There were no local events held last weekend, so I have brought you something a little different for my column this week, a lady new to Bahrain who brings with her expertise in human and horse massage, Lucia Lloyd.
 
Lucia became a massage therapist 10 years ago. Tired of being given the same prescription for different symptoms – from a common cold to a skin rash – she believed there had to be an alternative.

Reflexology caught Lucia’s interest, so whilst continuing to work full-time, she studied, gaining qualifications in the zone therapy, the alternative medicine involving the physical act of applying pressure to the feet, hands, or ears with specific thumb, finger, and hand techniques without the use of oil or lotion.

It is based on what reflexologists claim to be a system of reflex areas that they say reflect an image of the body on the feet and hands, with the premise that such work effects a physical change to the body.
 
Following on from reflexology, Lucia studied Swedish massage. At the end of her second course she decided to start her own business as a mobile therapist and later became the resident therapist at an exclusive boutique hotel in Altea.

With an insatiable appetite to learn, she added more treatments to her repertoire, though not sat at home or in a college classroom – she took to the Himalayan foothills to study thermal therapy (hot and cool stones) and Indian head massage!

After her Himalayan adventure Lucia returned to her native home in the Costa Blanca continuing her now thriving business.
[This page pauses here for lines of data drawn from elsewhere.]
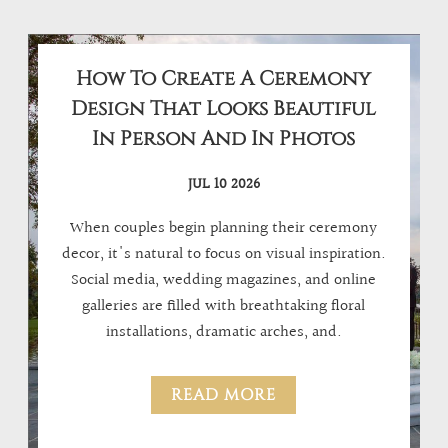
How To Create A Ceremony
Design That Looks Beautiful
In Person And In Photos
JUL 10 2026
When couples begin planning their ceremony
decor, it's natural to focus on visual inspiration.
Social media, wedding magazines, and online
galleries are filled with breathtaking floral
installations, dramatic arches, and.
READ MORE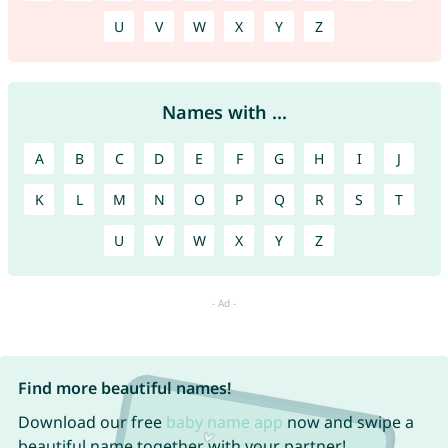
U
V
W
X
Y
Z
Names with ...
A
B
C
D
E
F
G
H
I
J
K
L
M
N
O
P
Q
R
S
T
U
V
W
X
Y
Z
Find more beautiful names!
Download our free
baby name app
now and swipe a
beautiful name together with your partner!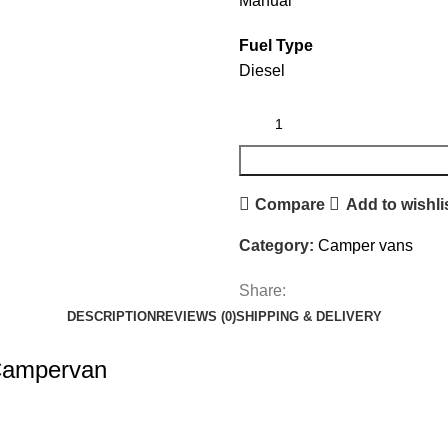
Manual
Fuel Type
Diesel
Compare
Add to wishli
Category:
Camper vans
Share:
DESCRIPTION
REVIEWS (0)
SHIPPING & DELIVERY
 Campervan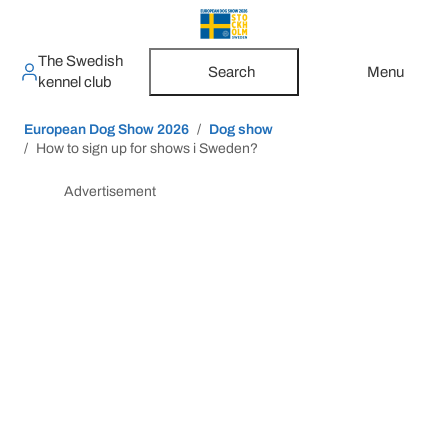
The Swedish
Search
Menu
kennel club
European Dog Show 2026
Dog show
How to sign up for shows i Sweden?
Advertisement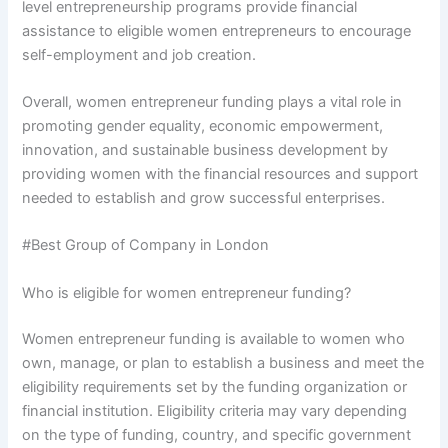
level entrepreneurship programs provide financial
assistance to eligible women entrepreneurs to encourage
self-employment and job creation.
Overall, women entrepreneur funding plays a vital role in
promoting gender equality, economic empowerment,
innovation, and sustainable business development by
providing women with the financial resources and support
needed to establish and grow successful enterprises.
#Best Group of Company in London
Who is eligible for women entrepreneur funding?
Women entrepreneur funding is available to women who
own, manage, or plan to establish a business and meet the
eligibility requirements set by the funding organization or
financial institution. Eligibility criteria may vary depending
on the type of funding, country, and specific government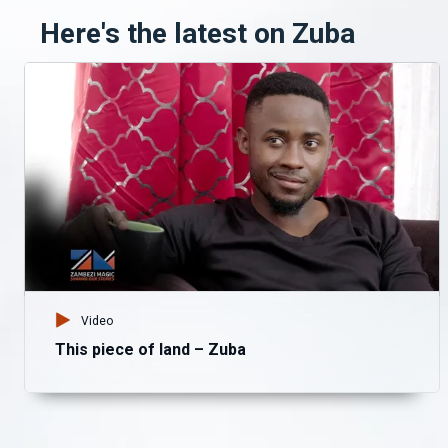
Here's the latest on Zuba
Video
This piece of land – Zuba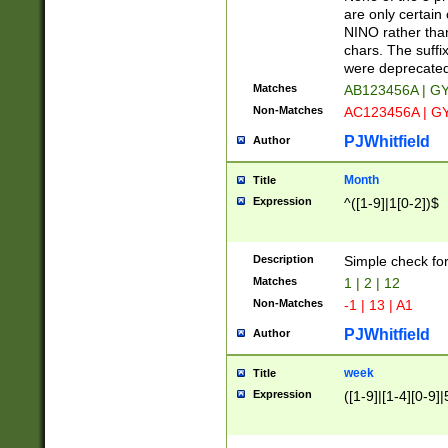
Z]|O[ABEHKLM
are only certain 
HKMPRSTWXYZ]
NINO rather than
9]{6}[A-D]?
chars. The suffi
were deprecate
Matches
AB123456A | G
Non-Matches
AC123456A | G
PJWhitfield
Author
Month
Title
Expression
^([1-9]|1[0-2])$
Description
Simple check fo
Matches
1 | 2 | 12
Non-Matches
-1 | 13 | A1
PJWhitfield
Author
week
Title
Expression
([1-9]|[1-4][0-9]|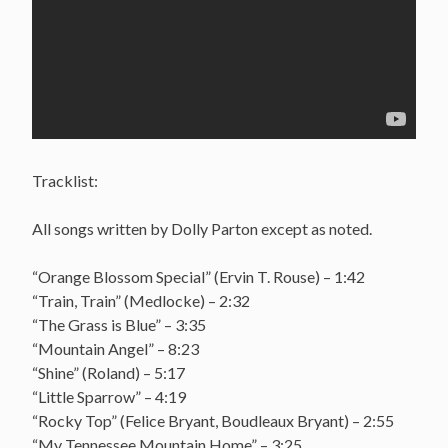
Tracklist:
All songs written by Dolly Parton except as noted.
“Orange Blossom Special” (Ervin T. Rouse) – 1:42
“Train, Train” (Medlocke) – 2:32
“The Grass is Blue” – 3:35
“Mountain Angel” – 8:23
“Shine” (Roland) – 5:17
“Little Sparrow” – 4:19
“Rocky Top” (Felice Bryant, Boudleaux Bryant) – 2:55
“My Tennessee Mountain Home” – 3:25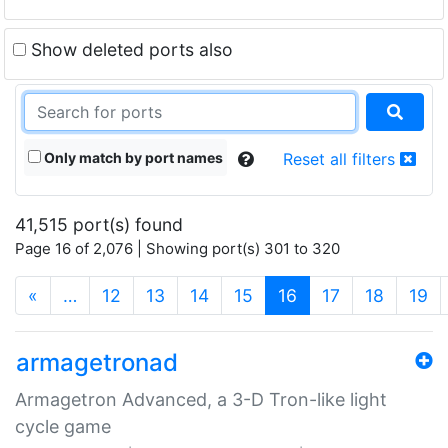
Show deleted ports also
Only match by port names
Reset all filters
41,515 port(s) found
Page 16 of 2,076 | Showing port(s) 301 to 320
(current)
«
…
12
13
14
15
16
17
18
19
armagetronad
Armagetron Advanced, a 3-D Tron-like light
cycle game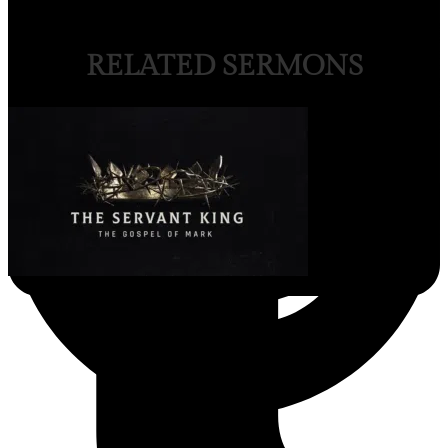
RELATED SERMONS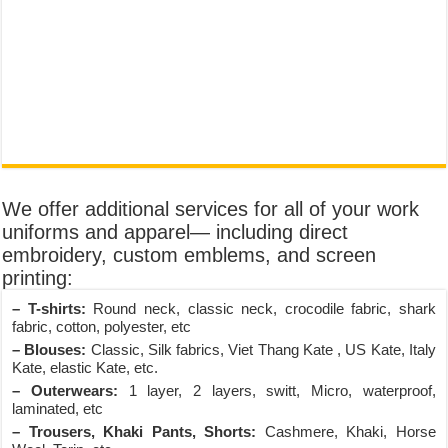
We offer additional services for all of your work
uniforms and apparel— including direct
embroidery, custom emblems, and screen
printing:
– T-shirts:
Round neck, classic neck, crocodile fabric, shark
fabric, cotton, polyester, etc
– Blouses:
Classic, Silk fabrics, Viet Thang Kate , US Kate, Italy
Kate, elastic Kate, etc.
– Outerwears:
1 layer, 2 layers, switt, Micro, waterproof,
laminated, etc
– Trousers, Khaki Pants, Shorts:
Cashmere, Khaki, Horse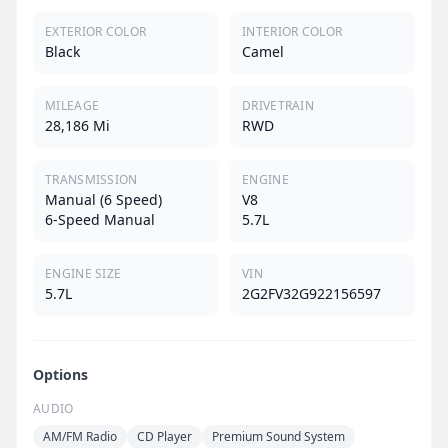
EXTERIOR COLOR
INTERIOR COLOR
Black
Camel
MILEAGE
DRIVETRAIN
28,186 Mi
RWD
TRANSMISSION
ENGINE
Manual (6 Speed)
V8
6-Speed Manual
5.7L
ENGINE SIZE
VIN
5.7L
2G2FV32G922156597
Options
AUDIO
AM/FM Radio
CD Player
Premium Sound System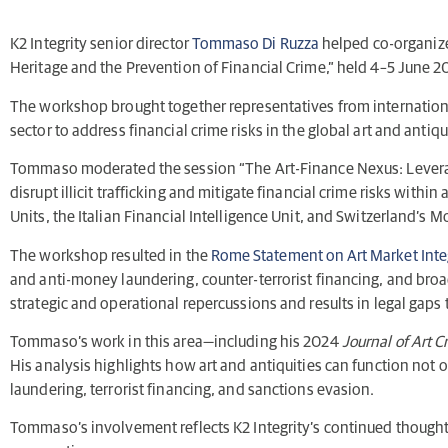
K2 Integrity senior director
Tommaso Di Ruzza
helped co-organize
Heritage and the Prevention of Financial Crime,” held 4–5 June 
The workshop brought together representatives from international
sector to address financial crime risks in the global art and antiqu
Tommaso moderated the session “The Art-Finance Nexus: Leveragin
disrupt illicit trafficking and mitigate financial crime risks wit
Units, the Italian Financial Intelligence Unit, and Switzerland’s
The workshop resulted in the
Rome Statement on Art Market Inte
and anti-money laundering, counter-terrorist financing, and bro
strategic and operational repercussions and results in legal gaps 
Tommaso’s work in this area—including his 2024
Journal of Art C
His analysis highlights how art and antiquities can function not 
laundering, terrorist financing, and sanctions evasion.
Tommaso’s involvement reflects K2 Integrity’s continued thought le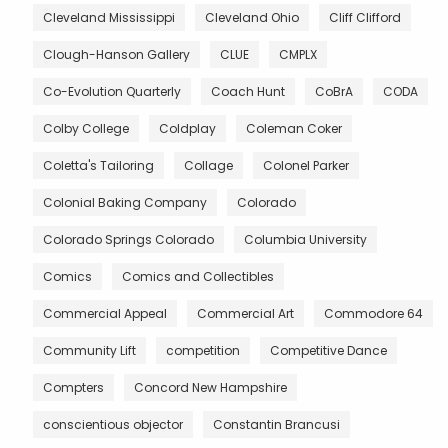
Cleveland Mississippi
Cleveland Ohio
Cliff Clifford
Clough-Hanson Gallery
CLUE
CMPLX
Co-Evolution Quarterly
Coach Hunt
CoBrA
CODA
Colby College
Coldplay
Coleman Coker
Coletta's Tailoring
Collage
Colonel Parker
Colonial Baking Company
Colorado
Colorado Springs Colorado
Columbia University
Comics
Comics and Collectibles
Commercial Appeal
Commercial Art
Commodore 64
Community Lift
competition
Competitive Dance
Compters
Concord New Hampshire
conscientious objector
Constantin Brancusi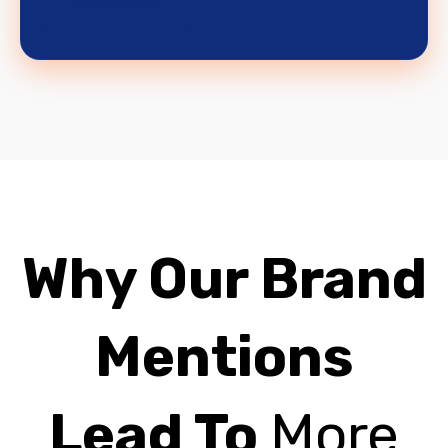
LEARN MORE
Why Our Brand
Mentions
Lead To
More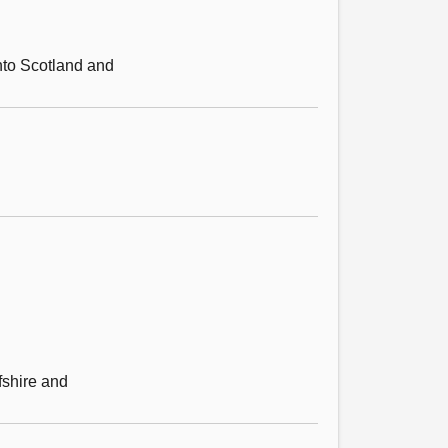
into Scotland and
fshire and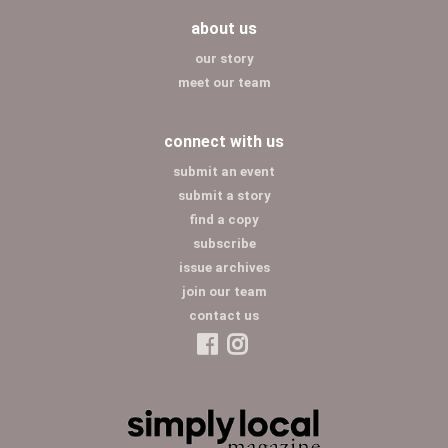
about us
our story
meet our team
connect with us
submit an event
submit a story
find a copy
subscribe
issue archives
join our team
contact us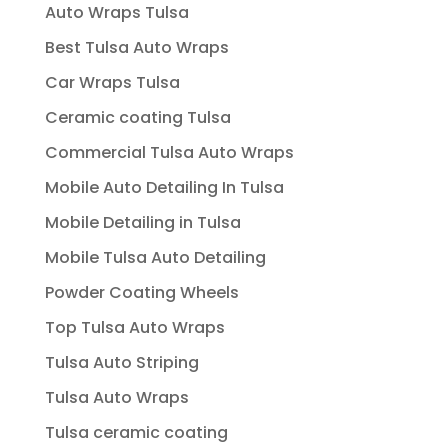
Auto Wraps Tulsa
Best Tulsa Auto Wraps
Car Wraps Tulsa
Ceramic coating Tulsa
Commercial Tulsa Auto Wraps
Mobile Auto Detailing In Tulsa
Mobile Detailing in Tulsa
Mobile Tulsa Auto Detailing
Powder Coating Wheels
Top Tulsa Auto Wraps
Tulsa Auto Striping
Tulsa Auto Wraps
Tulsa ceramic coating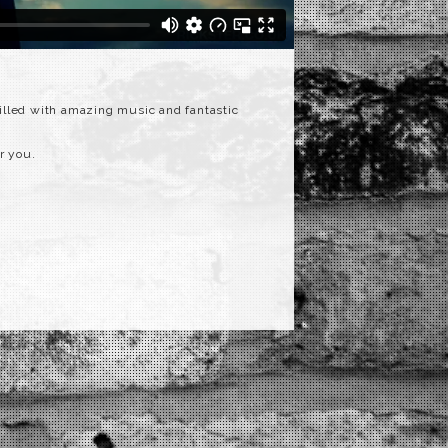
filled with amazing music and fantastic
r you.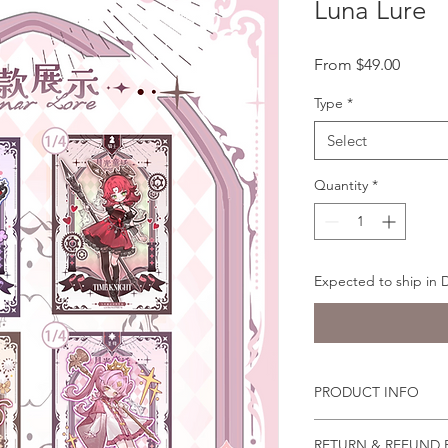
Luna Lure
Sale
From
$49.00
Price
Type
*
Select
Quantity
*
Expected to ship in
PRODUCT INFO
You can pose the doll
RETURN & REFUND 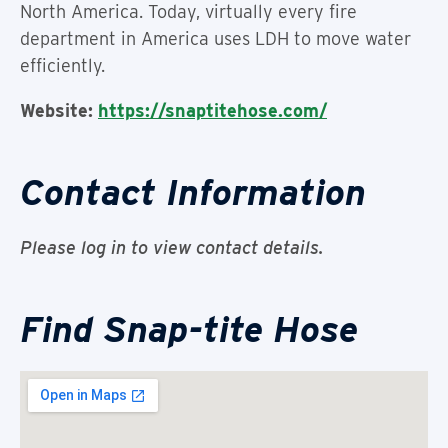
North America. Today, virtually every fire
department in America uses LDH to move water
efficiently.
Website:
https://snaptitehose.com/
Contact Information
Please log in to view contact details.
Find Snap-tite Hose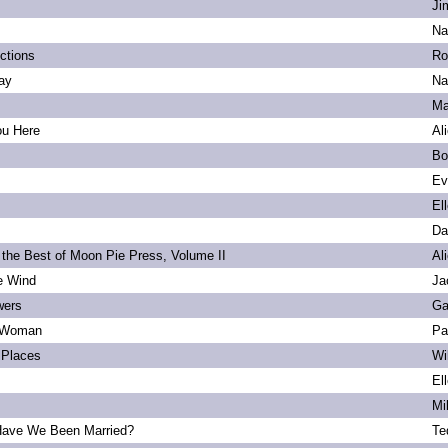
Ji
Na
ections
Ro
ay
Na
Ma
ou Here
Al
Bo
Ev
El
Da
 the Best of Moon Pie Press, Volume II
Al
he Wind
Ja
wers
Ga
 Woman
Pa
Places
Wi
El
Mi
ave We Been Married?
Te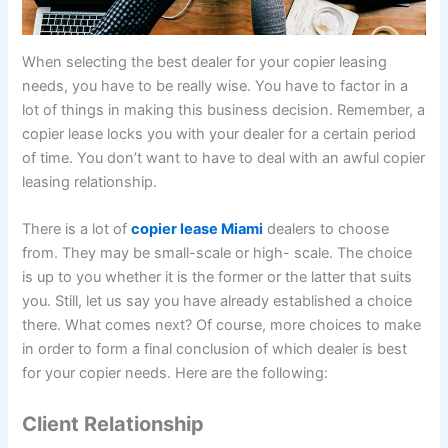
When selecting the best dealer for your copier leasing
needs, you have to be really wise. You have to factor in a
lot of things in making this business decision. Remember, a
copier lease locks you with your dealer for a certain period
of time. You don’t want to have to deal with an awful copier
leasing relationship.
There is a lot of
copier lease Miami
dealers to choose
from. They may be small-scale or high- scale. The choice
is up to you whether it is the former or the latter that suits
you. Still, let us say you have already established a choice
there. What comes next? Of course, more choices to make
in order to form a final conclusion of which dealer is best
for your copier needs. Here are the following:
Client Relationship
A few years later she made another life-changing decision to sell her business in order to start a family, though continuing to work at a local chiropractic clinic. 

In September 2008, her husband was offered a job in Dubai. Wondering how she could utilise her skills in the Gulf she soon discovered just how much people loved their horses in the region, inspiring her to apply for the Equine Sports Massage Diploma Course.
 
She spent most of 2009 juggling a family, coursework, case studies and flights to and from the UK for one-to-one tuition and eventually qualified in January 2012.
 
Lucia, who has ridden horses all her life, started massaging them back to fitness three years ago.

She said: "It felt like a very natural transition to start massaging them. I find it very rewarding when I see the effects the massage has on the horse, it has a positive result on their whole demeanour. 

"To witness the progress a horse makes from appearing stiff and uncomfortable, even in pain, to fluid and relaxed movements is immensely satisfying. It basically makes them more flexible and enables them to move and work in the correct manner."

Moving to Bahrain last September, Lucia started riding at some of the local stables and it soon became apparent there was a need for a skilled equine sports massage therapist, especially due to the Glanders situation and the ban restricting the movements of horses. As a result ponies and horses may not be getting as much exercise as they were used to, and like people, they get stiff!

Lucia has also diversified to move with the constant changes in her life, for human clients, alongside her reflexology, Swedish massage, thermal therapy and head massage, she is also a practitioner of Trigger Point Therapy offering massage therapy for sports injuries, back and joint pain and restricted movement injuries Ö and what makes her unique is that she offers the same treatments to horses.

For advice and more information she can be contacted by emailing lucia.lloyd1@gmail.com

All that remains for this week is to wish a massive ‘Good Luck’ to everyone competing this weekend.